Cerebras is "training compute optimal". Llama appears to be trained far beyond "training compute optimal". The tradeoff is that inference is closer to optimal for Llama, i.e. better performance with a smaller model.
> It would be interesting to know why you chose those FLOPS targets, unfortunately it looks like the models are quite under pre-trained (260B tokens for 13B model)
> We chose to train these models to 20 tokens per param to fit a scaling law to the Pile data set. These models are optimal for a fixed compute budget, not necessarily "best for use". If you had a fixed parameter budget (e.g., because you wanted to fit models on certain hardware) you would train on more tokens. We do that for our customers that seek that performance and want to get LLaMA-like quality with a commercial license
Which is the point made elsewhere in these comments, e.g. https://news.ycombinator.com/item?id=35344192, and also usefully shows how open Cerebras are. They're pretty open, but not as much as they would be if they were optimising for filling in other companies' moats.

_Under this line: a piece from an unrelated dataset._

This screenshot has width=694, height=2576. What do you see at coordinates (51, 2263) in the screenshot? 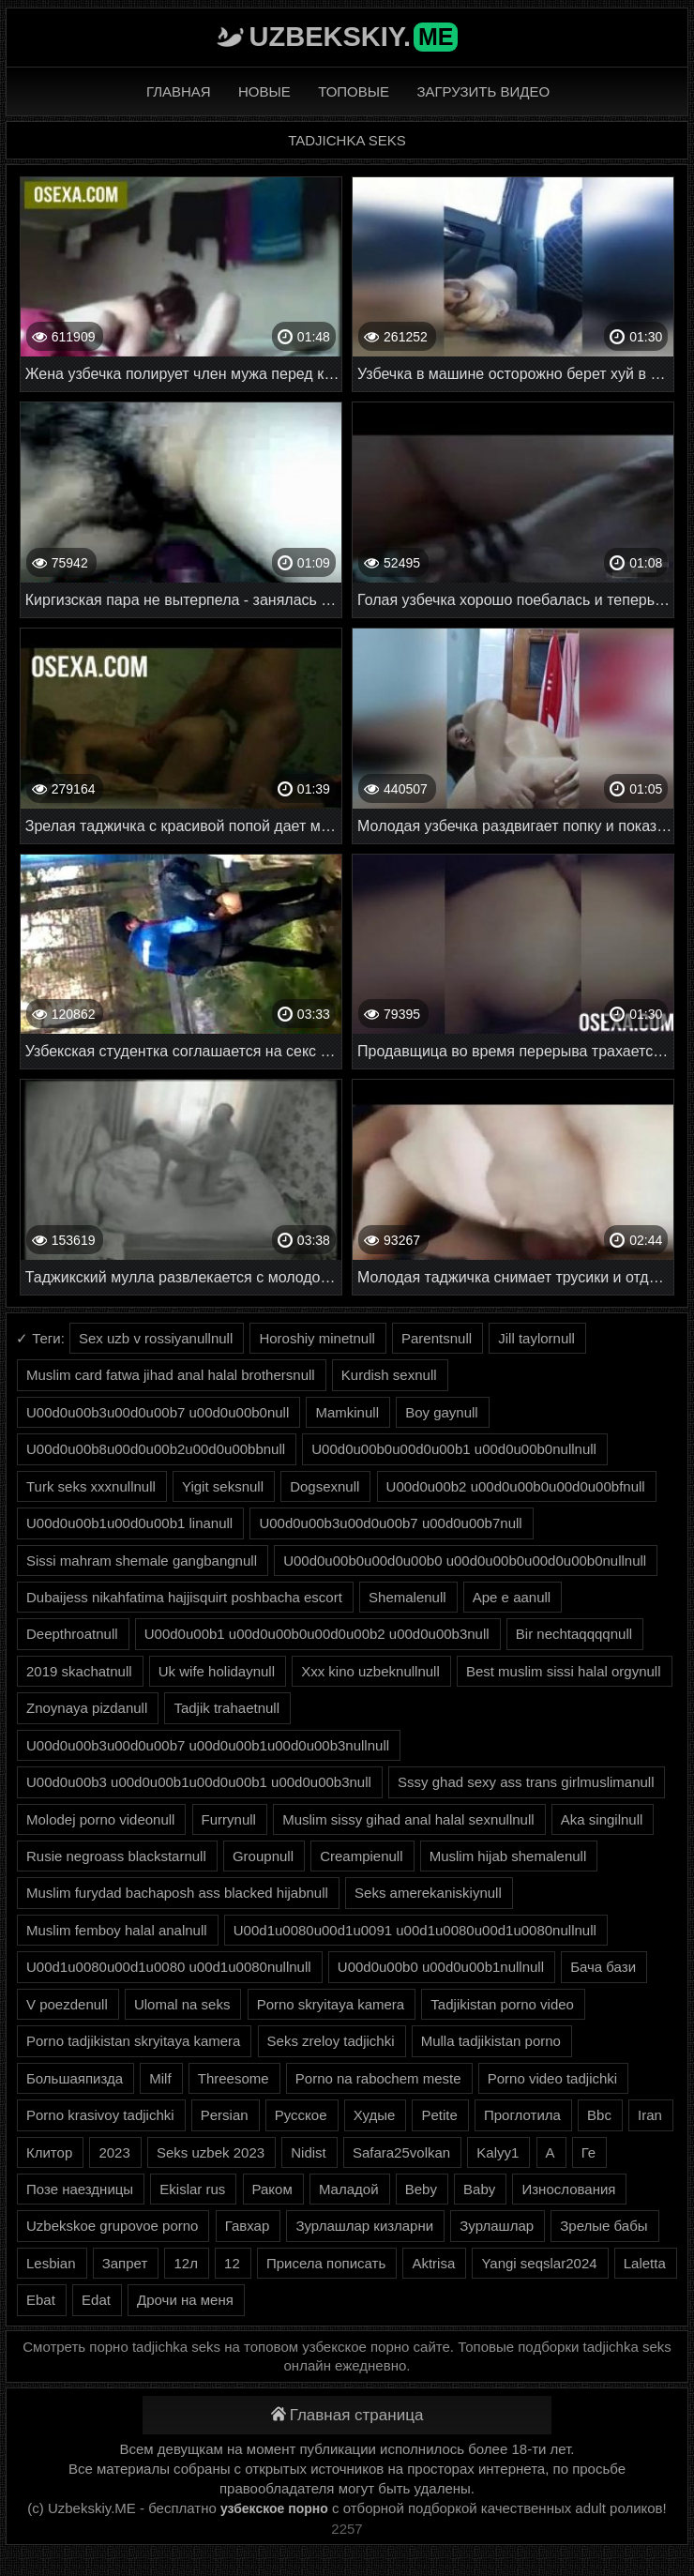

Indeed but this is zero-shot performance. Fine-tuning for a task should get you pretty good results. I'm interested in seeing the results of an Alpaca method against this Cerebras 13B model.
Base model performance is what's most important and also impacts fine-tuning quality. Practically, a model that's good out of the box with minimal fine-tuning is also useful to more people. Since they focused on being training compute optimal for some budget, expect their models to lag behind Llama overall. Their 6.7B version should lag behind GPT-J, assuming 20 tokens per parameter.

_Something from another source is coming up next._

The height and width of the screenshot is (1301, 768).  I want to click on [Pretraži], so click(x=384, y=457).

The Pythia models are also worth checking out, they might be better than or matched to CerebrasGPTs at each size (although they warn it is not intended for deployment).
Conclusion: the landscape of top open models remains unchanged.
I agree fine-tuning for task will give better results. Cerebras actually showed some research recently on this front. Sparse pre-training and dense fine-tuning (https://arxiv.org/abs/2303.10464). You can recover the accuracy of sparse pre-trained models with dense fine-tuning and reduce FLOPs of the end-to-end pipeline by 2.5x compared to dense.
>I'm interested in seeing the results of an Alpaca method
You're talking apples to oranges. The "Alpaca method" is a dataset generation method. Nothing about Alpaca's training method is novel, interesting, or efficient. Alpaca used the same standard training method everyone else uses, A100 clusters.
If you mean LoRA/PEFT training which people used to replicate Alpaca then that is also apples to oranges because LoRA/PEFT is a finetuning method not a pre-training method.